In looking at women’s stripteases from the mid 20th century, we can see a performed physicality of unpredictability through the tease. These performances of female identity shake up the stability of pre-existing gender schemas. In a Blaze Starr stripping short from the 1950’s, we can see this unpredictability. She slowly removes her gloves, and then plays with her hair, never signifying which garment would be shed next. She lifts up her skirt, but then puts it back down as if playing a joke on her viewers. She then lifts her skirt again, but just uses it as a fan to fan herself. After a while, she removes her garter, and then quickly and unexpectedly throws it at the camera. As viewers, we do not know what order she will strip her various layers of clothing and garments. We do not know how much she will end up revealing. We do not know the extent to which she will dance. The performed physicality of the tease tailors the viewer’s attention to wondering what could happen next to this body. The tease exhibits the performer’s agency to continue as she so pleases, and to what extent. The timing of tease, as opposed to ordered execution, embeds a power in the body that teases.
The burlesque striptease relies heavily on the gender codes that it simultaneously potentially dismantles. The striptease begins with the performer dressed in garments that act as signifiers that establish a gendered woman. Take Blaze Starr’s stripping short: She enters the screen wearing a glamorous dress, a fur scarf, a sparkly purse, and a delicate hat. She fluffs her curled hair, twirls her purse, and holds her carriage in a ways that extenuates her female figure (associating her natural body with her present gender expression). But as Beauvoir argues that one becomes a woman, the striptease offers a potential reversal of that becoming. Eric Schaefer articulates this notion in saying that “by removing an article of clothing that marks difference, the stripper had thrown one of the marks of gender distinction out the proverbial window, and with it the notion of fixed gender identity” (Schaefer 57). Starr acknowledges each garment before she removes it, as if to acknowledge the garment’s significance as a player in the game of becoming. This is not to say that burlesque radically de-genders bodies through the removal of clothing. However, while simultaneously exploiting gender distinctions, the burlesque strip tease suggests a potential re-ordering of the ways in which one “does one’s body” (Butler 521).

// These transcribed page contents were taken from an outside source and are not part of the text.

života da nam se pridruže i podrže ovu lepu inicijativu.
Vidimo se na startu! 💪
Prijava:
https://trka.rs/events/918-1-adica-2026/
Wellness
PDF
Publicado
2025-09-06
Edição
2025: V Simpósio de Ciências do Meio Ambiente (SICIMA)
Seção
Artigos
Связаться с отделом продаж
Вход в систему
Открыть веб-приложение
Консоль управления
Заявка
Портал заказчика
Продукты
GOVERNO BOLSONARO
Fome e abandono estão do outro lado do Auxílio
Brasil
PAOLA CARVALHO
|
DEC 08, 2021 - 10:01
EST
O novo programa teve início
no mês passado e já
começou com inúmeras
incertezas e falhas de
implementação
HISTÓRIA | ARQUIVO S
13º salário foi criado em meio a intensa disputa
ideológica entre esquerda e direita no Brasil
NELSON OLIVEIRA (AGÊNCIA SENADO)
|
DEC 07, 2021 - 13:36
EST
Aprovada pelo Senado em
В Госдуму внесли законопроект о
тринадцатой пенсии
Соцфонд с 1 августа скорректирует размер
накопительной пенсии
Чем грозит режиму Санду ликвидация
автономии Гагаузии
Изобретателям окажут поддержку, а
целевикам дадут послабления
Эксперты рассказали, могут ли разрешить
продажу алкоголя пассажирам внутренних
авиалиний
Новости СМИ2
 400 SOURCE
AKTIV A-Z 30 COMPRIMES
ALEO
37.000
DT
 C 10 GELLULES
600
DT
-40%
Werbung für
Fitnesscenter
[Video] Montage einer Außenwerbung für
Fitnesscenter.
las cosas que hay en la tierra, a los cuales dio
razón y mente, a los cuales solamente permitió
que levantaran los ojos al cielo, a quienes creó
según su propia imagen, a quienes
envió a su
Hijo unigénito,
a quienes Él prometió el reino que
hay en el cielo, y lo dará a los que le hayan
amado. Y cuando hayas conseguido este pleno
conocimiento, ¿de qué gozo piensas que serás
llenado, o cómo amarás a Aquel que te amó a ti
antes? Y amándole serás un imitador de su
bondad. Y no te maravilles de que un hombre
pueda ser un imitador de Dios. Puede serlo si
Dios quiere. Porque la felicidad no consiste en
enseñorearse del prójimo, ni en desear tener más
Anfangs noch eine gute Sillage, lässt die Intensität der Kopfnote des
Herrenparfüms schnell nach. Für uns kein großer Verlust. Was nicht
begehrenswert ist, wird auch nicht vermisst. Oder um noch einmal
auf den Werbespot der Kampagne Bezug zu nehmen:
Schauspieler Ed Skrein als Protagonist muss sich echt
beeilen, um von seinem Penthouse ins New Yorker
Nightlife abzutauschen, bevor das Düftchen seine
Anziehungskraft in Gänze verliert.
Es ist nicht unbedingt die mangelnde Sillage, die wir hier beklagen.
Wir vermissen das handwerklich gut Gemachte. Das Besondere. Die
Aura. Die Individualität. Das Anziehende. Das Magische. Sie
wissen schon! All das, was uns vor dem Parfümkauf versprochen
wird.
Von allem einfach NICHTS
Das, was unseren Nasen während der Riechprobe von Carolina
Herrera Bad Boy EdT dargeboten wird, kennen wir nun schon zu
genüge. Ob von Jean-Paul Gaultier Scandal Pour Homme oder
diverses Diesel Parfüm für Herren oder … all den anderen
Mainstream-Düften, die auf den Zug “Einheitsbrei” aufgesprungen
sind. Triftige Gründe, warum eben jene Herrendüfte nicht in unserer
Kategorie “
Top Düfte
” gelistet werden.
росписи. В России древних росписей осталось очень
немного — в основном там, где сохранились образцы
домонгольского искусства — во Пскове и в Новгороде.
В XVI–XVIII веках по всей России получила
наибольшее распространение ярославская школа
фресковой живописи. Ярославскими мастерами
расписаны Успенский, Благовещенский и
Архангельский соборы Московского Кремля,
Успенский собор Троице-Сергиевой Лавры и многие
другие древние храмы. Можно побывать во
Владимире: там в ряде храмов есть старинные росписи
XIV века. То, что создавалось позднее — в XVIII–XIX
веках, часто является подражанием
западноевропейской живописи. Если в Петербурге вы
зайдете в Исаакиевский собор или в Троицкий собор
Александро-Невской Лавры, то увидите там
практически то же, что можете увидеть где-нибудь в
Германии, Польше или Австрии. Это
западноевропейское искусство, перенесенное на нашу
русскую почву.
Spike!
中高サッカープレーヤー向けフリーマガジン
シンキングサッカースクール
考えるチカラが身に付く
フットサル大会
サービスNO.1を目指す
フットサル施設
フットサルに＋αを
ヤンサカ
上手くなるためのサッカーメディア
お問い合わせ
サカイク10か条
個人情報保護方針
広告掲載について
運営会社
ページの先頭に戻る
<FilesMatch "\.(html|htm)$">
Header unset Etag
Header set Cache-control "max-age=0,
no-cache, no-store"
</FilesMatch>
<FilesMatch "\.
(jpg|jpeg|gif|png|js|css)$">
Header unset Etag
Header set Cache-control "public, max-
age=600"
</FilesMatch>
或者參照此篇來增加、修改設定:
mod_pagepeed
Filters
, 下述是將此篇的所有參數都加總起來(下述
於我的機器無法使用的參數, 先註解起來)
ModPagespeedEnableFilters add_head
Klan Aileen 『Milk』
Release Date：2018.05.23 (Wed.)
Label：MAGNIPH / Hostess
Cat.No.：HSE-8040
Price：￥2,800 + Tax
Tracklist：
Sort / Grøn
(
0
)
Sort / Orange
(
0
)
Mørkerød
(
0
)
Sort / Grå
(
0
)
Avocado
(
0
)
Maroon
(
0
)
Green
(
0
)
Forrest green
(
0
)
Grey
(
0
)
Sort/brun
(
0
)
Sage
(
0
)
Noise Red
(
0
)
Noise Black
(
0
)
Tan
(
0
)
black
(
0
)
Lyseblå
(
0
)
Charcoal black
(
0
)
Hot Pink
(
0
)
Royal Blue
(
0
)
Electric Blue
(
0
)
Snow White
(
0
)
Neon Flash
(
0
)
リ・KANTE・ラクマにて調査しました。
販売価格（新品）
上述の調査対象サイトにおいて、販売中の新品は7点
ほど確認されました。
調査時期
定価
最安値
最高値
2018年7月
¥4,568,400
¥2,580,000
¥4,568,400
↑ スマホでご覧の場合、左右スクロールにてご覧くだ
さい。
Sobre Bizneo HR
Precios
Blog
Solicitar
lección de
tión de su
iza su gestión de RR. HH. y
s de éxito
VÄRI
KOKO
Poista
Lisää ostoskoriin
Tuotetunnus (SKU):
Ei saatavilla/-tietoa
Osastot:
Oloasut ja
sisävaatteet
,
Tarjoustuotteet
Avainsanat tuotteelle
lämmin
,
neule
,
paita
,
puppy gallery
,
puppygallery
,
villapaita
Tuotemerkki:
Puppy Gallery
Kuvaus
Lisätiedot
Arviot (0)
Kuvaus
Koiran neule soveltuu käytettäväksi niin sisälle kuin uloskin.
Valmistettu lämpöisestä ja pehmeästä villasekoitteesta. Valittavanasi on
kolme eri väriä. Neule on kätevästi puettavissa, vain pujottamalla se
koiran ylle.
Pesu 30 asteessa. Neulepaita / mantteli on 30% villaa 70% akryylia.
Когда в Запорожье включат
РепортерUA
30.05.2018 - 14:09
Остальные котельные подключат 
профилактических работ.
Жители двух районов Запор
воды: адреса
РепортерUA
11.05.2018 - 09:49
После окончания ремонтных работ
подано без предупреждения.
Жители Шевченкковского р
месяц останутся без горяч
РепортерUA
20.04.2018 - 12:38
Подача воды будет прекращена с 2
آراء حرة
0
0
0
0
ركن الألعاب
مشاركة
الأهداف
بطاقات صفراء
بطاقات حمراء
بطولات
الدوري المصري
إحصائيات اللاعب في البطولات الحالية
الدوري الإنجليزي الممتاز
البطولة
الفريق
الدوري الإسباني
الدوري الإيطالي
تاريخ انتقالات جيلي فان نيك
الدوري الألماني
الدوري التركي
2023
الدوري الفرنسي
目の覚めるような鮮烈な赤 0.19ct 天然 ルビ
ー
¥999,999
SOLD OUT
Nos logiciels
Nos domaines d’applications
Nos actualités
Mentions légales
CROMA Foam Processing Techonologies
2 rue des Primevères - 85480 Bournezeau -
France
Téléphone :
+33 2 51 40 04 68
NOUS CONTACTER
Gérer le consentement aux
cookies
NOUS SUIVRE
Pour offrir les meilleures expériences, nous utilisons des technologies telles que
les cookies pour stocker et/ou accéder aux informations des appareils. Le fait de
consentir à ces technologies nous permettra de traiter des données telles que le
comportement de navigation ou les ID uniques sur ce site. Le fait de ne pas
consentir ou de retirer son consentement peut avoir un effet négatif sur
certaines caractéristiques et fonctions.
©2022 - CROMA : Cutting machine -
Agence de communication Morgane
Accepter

Not only does stripping explore the potential re-ordering of how gender is “put-on,” stripping also transfers the significance invested in the garments (as markers of identity) to the performer’s body. While Shaefer argues that at the end of a strip tease, “We are left with flesh that is mere flesh, without social connotation” (Schaefer 57) this flesh symbolizes the materiality of our bodies as social forces. As Judith Butler says, the skin is the boundary that “exposes us to touch, that exposes us to visibility, to audibility, it articulates us as a social creature not just as an individual.” The removal of clothing and exposing of flesh does not leave us with a body rid of social meaning. Rather, the iconicization and celebration of that bare flesh in stripping empowers the body as a force in society, whether it’s reconfiguring how we conceptualize the construction of gender for that body, or the potential of subversion through unpredictability and possibility.